Devin Haney vs. Ryan Garcia, billed as This One Counts, was a professional boxing match contested in the super lightweight division between WBC super lightweight champion, Devin Haney, and former WBC interim lightweight champion, Ryan Garcia. The bout took place on 20 April 2024 at the Barclays Center in Brooklyn, New York.

The contest was originally declared a majority decision victory for Garcia, before being changed to a no contest after Garcia had tested positive for Ostarine.

== Background ==
On February 9, 2024, it was announced that Haney vs. Garcia was signed for April 20, 2024, in Las Vegas, Nevada, for Haney’s WBC super lightweight title.

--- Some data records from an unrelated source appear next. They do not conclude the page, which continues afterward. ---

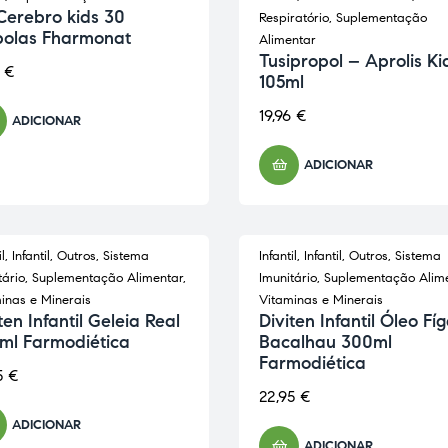
Cerebro kids 30
Respiratório
,
Suplementação
olas Fharmonat
Alimentar
Tusipropol – Aprolis Ki
0
€
105ml
19,96
€
ADICIONAR
ADICIONAR
l
,
Infantil
,
Outros
,
Sistema
Infantil
,
Infantil
,
Outros
,
Sistema
tário
,
Suplementação Alimentar
,
Imunitário
,
Suplementação Alim
inas e Minerais
Vitaminas e Minerais
ten Infantil Geleia Real
Diviten Infantil Óleo Fí
ml Farmodiética
Bacalhau 300ml
Farmodiética
5
€
22,95
€
ADICIONAR
ADICIONAR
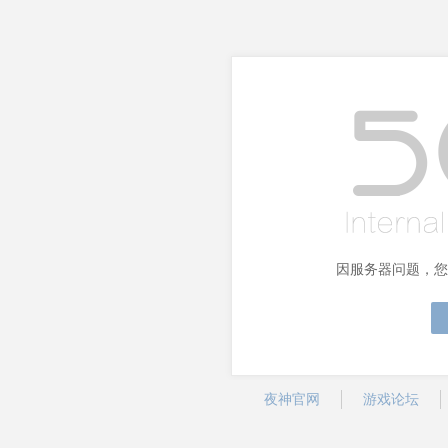
因服务器问题，您
夜神官网
游戏论坛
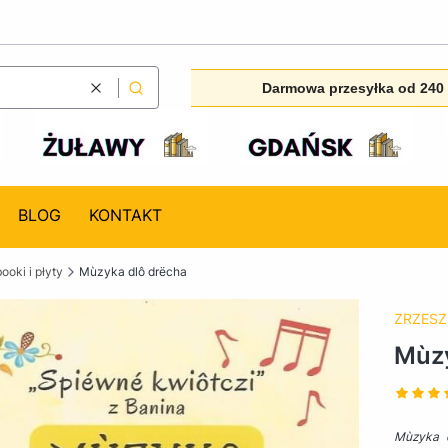
Darmowa przesyłka od 240 
Wyczyść
Szukaj
BLOG
KONTAKT
ooki i płyty
Mùzyka dlô drëcha
ZRZESZ
Mùzy
Mùzyka 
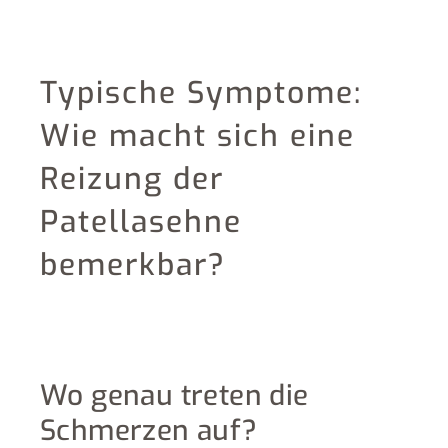
Typische Symptome:
Wie macht sich eine
Reizung der
Patellasehne
bemerkbar?
Wo genau treten die
Schmerzen auf?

The title of the fight, This One Counts, is a reference to the six prior matches between Haney and Garcia in amateur boxing, with this one being their first official match in professional boxing. The last time they fought was in January 2015, in the quarterfinals of the USA Youth National Championships. Their record in the amateurs stood evenly tied at 3–3.

Two days before the fight, Garcia agreed to a wager with Haney that Garcia would pay $500,000 for every pound over the limit should he miss weight.

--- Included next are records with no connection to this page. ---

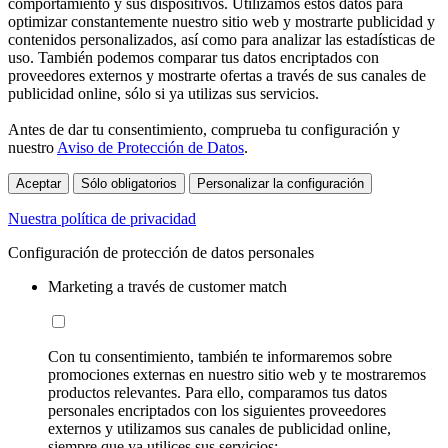
comportamiento y sus dispositivos. Utilizamos estos datos para
optimizar constantemente nuestro sitio web y mostrarte publicidad y
contenidos personalizados, así como para analizar las estadísticas de
uso. También podemos comparar tus datos encriptados con
proveedores externos y mostrarte ofertas a través de sus canales de
publicidad online, sólo si ya utilizas sus servicios.
Antes de dar tu consentimiento, comprueba tu configuración y
nuestro
Aviso de Protección de Datos
.
Aceptar
Sólo obligatorios
Personalizar la configuración
Nuestra política de privacidad
Configuración de protección de datos personales
Marketing a través de customer match
Con tu consentimiento, también te informaremos sobre
promociones externas en nuestro sitio web y te mostraremos
productos relevantes. Para ello, comparamos tus datos
personales encriptados con los siguientes proveedores
externos y utilizamos sus canales de publicidad online,
siempre que ya utilices sus servicios:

Garcia later weighed in at 143.2lbs, 3.2lbs over the championship limit, and would forfeit up to $600,000 of his purse to Haney. Due to Garcia missing the 140lbs weight limit, Haney's WBC super lightweight title was no longer at stake.

==The fight==
Garcia won the bout via majority decision. Garcia knocked down Haney three times in rounds 7, 10, and 11 before coming away with the victory by Majority Decision (114–110, 115–109, 112–112).

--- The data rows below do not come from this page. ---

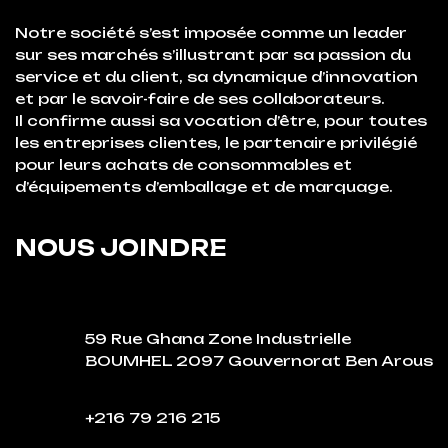
Notre société s’est imposée comme un leader
sur ses marchés s’illustrant par sa passion du
service et du client, sa dynamique d’innovation
et par le savoir-faire de ses collaborateurs.
Il confirme aussi sa vocation d’être, pour toutes
les entreprises clientes, le partenaire privilégié
pour leurs achats de consommables et
d’équipements d’emballage et de marquage.
NOUS JOINDRE
59 Rue Ghana Zone Industrielle
BOUMHEL 2097 Gouvernorat Ben Arous
+216 79 216 215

Garcia out-landed Haney 106–87 in total punches and 95–45 in power punches. Garcia landed 41% of his power punches, while Haney's previous 10 opponents landed 25%. Haney landed 7 of 18 punches per round, whereas he had landed 13 of 42 in his previous 10 fights.

===Official scorecards===

| Judge | Fighter | 1 | 2 | 3 | 4 | 5 | 6 | 7 | 8 | 9 | 10 | 11 | 12 | Total |
| Max DeLuca | Haney | 9 | 10 | 10 | 10 | 10 | 10 | 8 | 10 | 10 | 8 | 8 | 9 | 112 |
| Garcia | 10 | 9 | 9 | 9 | 9 | 9 | 9 | 9 | 9 | 10 | 10 | 10 | 112 |
| Eric Marlinski | Haney | 9 | 10 | 10 | 10 | 10 | 9 | 8 | 10 | 9 | 8 | 8 | 9 | 110 |
| Garcia | 10 | 9 | 9 | 9 | 9 | 10 | 9 | 9 | 10 | 10 | 10 | 10 | 114 |
| Robin Taylor | Haney | 9 | 10 | 10 | 10 | 10 | 9 | 8 | 9 | 9 | 8 | 8 | 9 | 109 |
| Garcia | 10 | 9 | 9 | 9 | 9 | 10 | 9 | 10 | 10 | 10 | 10 | 10 | 115 |

== Fight card ==
Main card
| Weight class | | vs. | | Method | Round | Time | Notes |
| Super Lightweight | Devin Haney (c) | vs. | Ryan Garcia | NC | 12/12 | | |
| Super Lightweight | Arnold Barboza Jr. (c) | def. | Seán McComb | SD | 10/10 | | |
| Super Middleweight | Bektemir Melikuziev (c) | def. | Pierre Dibombe | TD | 8/10 | 2:58 | |
| Super Flyweight | David Jiménez | def. | Johnny Ramirez | UD | 12/12 | | |
| Super Welterweight | Charles Conwell | def. | Nathaniel Gallimore | TKO | 6/10 | 0:52 | |
Undercard
| Super Middleweight | Sergiy Derevyanchenko | def. | Vaughn Alexander | UD | 10/10 | | |
| Super Middleweight | Darius Fulghum | def. | Cristian Olivas | TKO | 4/8 | 0:52 | |
| Super Lightweight | Johnny Canas | def. | Markus Bowes | UD | 4/4 | | |
| Middleweight | Amari Jones | def. | Armel Mbumba | TKO | 6/8 | 0:39 | |
| Super Middleweight | Kevin Newman II | def. | Eric Robles | TKO | 4/6 | 1:53 | |
| Lightweight | Shamar Canal | def. | Pedro Borgaro | UD | 6/6 | | |

==Aftermath==
===Failed drug test===
On May 1, the Voluntary Anti-Doping Association notified all involved parties that Garcia had tested positive for Ostarine, a performance-enhancing drug, the day before and the day of his fight with Haney. Garcia responded via social media, denying the accusations and citing his willingness to take the drug test.

On June 20th, 2024, via the New York State Athletic Commission the result of the fight was changed to a no contest, with Haney remaining undefeated and reclaimed the title while Garcia regaining his purse back.